Dataset content:
[Start of Attachment]

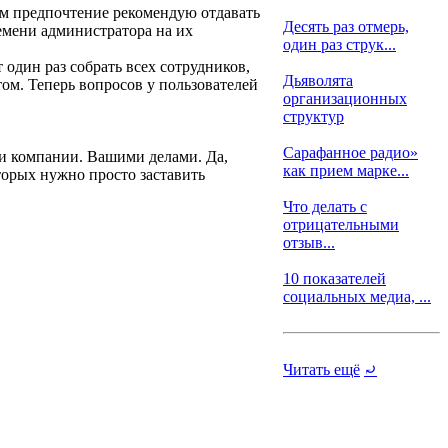
ем предпочтение рекомендую отдавать
Десять раз отмерь,
емени администратора на их
один раз струк...
один раз собрать всех сотрудников,
Дьяволята
ом. Теперь вопросов у пользователей
организационных
структур
Сарафанное радио»
ми компании. Вашими делами. Да,
как прием марке...
торых нужно просто заставить
Что делать с
отрицательными
отзыв...
10 показателей
социальных медиа, ...
Читать ещё
⤾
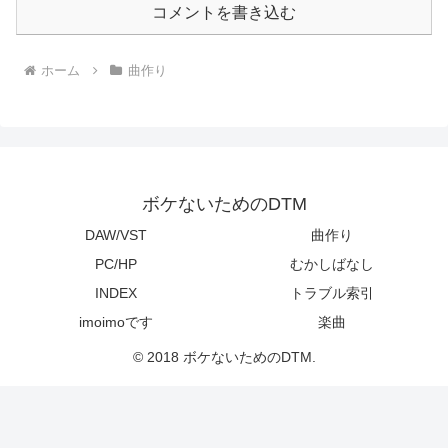
コメントを書き込む
ホーム
曲作り
ボケないためのDTM
DAW/VST
曲作り
PC/HP
むかしばなし
INDEX
トラブル索引
imoimoです
楽曲
© 2018 ボケないためのDTM.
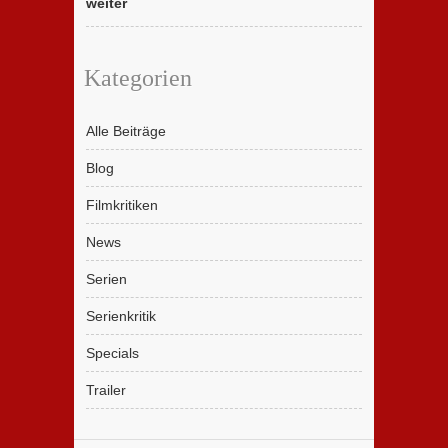
weiter
Kategorien
Alle Beiträge
Blog
Filmkritiken
News
Serien
Serienkritik
Specials
Trailer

[End of Attachment]

Problem statement:
Transcribe the material above in full. No picture is to be copied.

Worked solution:
ем предпочтение рекомендую отдавать
Десять раз отмерь,
емени администратора на их
один раз струк...
один раз собрать всех сотрудников,
Дьяволята
ом. Теперь вопросов у пользователей
организационных
структур
Сарафанное радио»
ми компании. Вашими делами. Да,
как прием марке...
торых нужно просто заставить
Что делать с
отрицательными
отзыв...
10 показателей
социальных медиа, ...
Читать ещё
⤾
コメントを書き込む
ホーム
曲作り
ボケないためのDTM
DAW/VST
曲作り
PC/HP
むかしばなし
INDEX
トラブル索引
imoimoです
楽曲
© 2018 ボケないためのDTM.
weiter
Kategorien
Alle Beiträge
Blog
Filmkritiken
News
Serien
Serienkritik
Specials
Trailer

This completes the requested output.